Start of Material for the task

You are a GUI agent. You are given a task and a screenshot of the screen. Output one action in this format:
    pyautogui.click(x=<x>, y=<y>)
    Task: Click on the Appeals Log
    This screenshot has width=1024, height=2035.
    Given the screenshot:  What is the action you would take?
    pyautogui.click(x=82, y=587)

End of Material for the task
Start of Material for the task

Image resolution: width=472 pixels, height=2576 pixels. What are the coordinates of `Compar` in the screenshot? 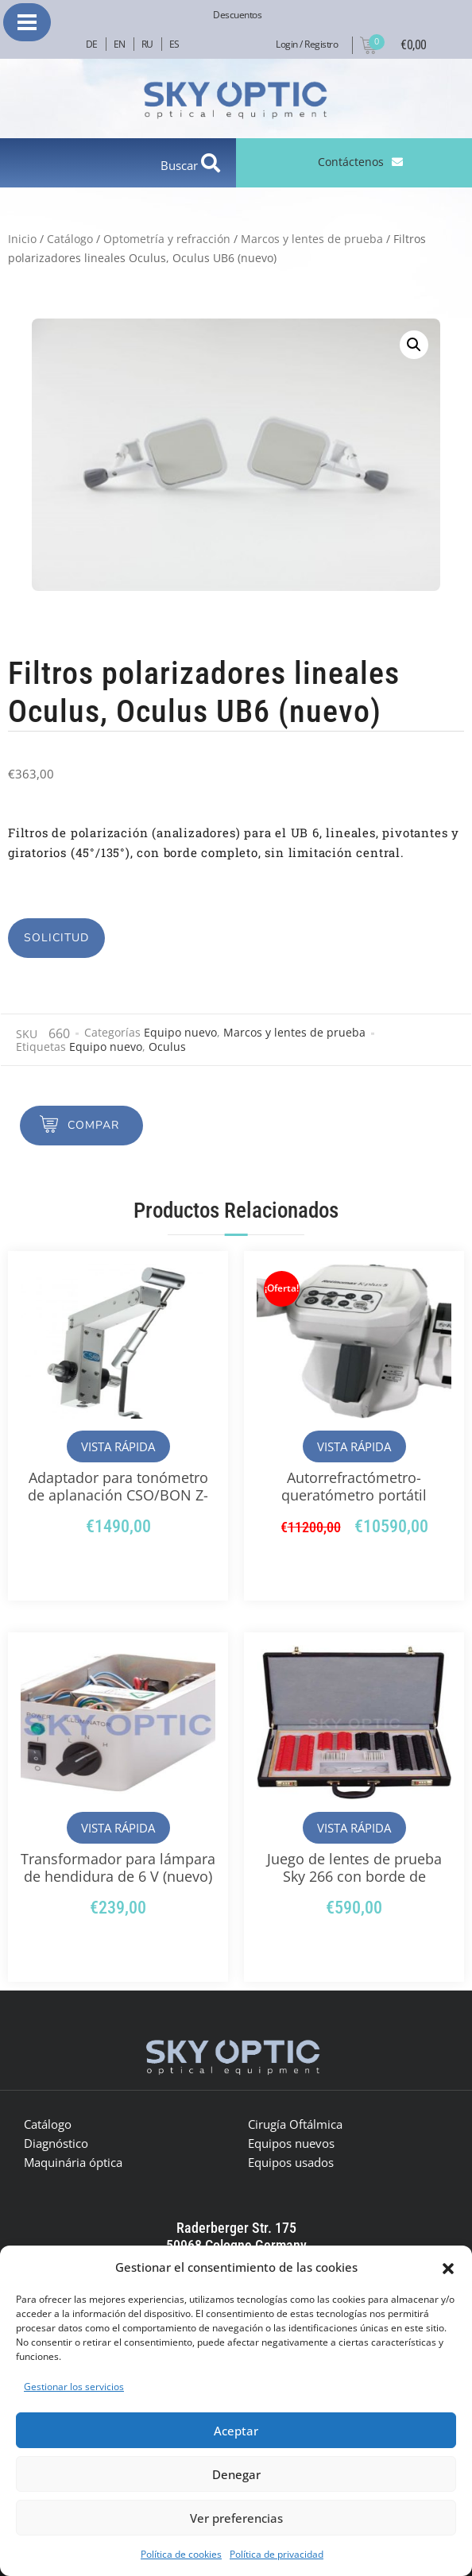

End of Material for the task
Start of Material for the task

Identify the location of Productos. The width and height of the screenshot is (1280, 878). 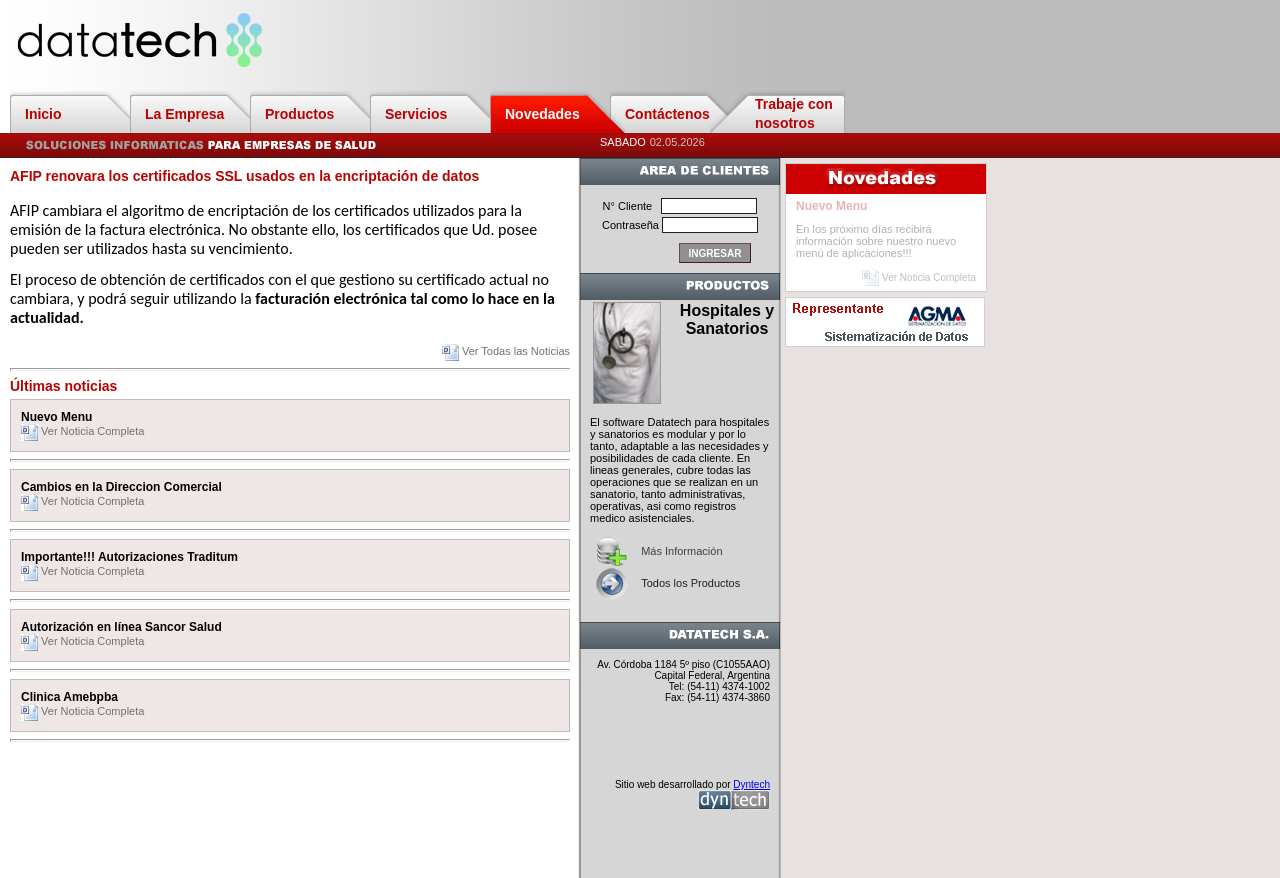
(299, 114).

End of Material for the task

# About this exercise:
Copy, exactly and only, the lines above that begin with the one containing "You are a GUI" and finish with the one containing "This screenshot has".

# Result of the exercise:
You are a GUI agent. You are given a task and a screenshot of the screen. Output one action in this format:
    pyautogui.click(x=<x>, y=<y>)
    Task: Click on the Appeals Log
    This screenshot has width=1024, height=2035.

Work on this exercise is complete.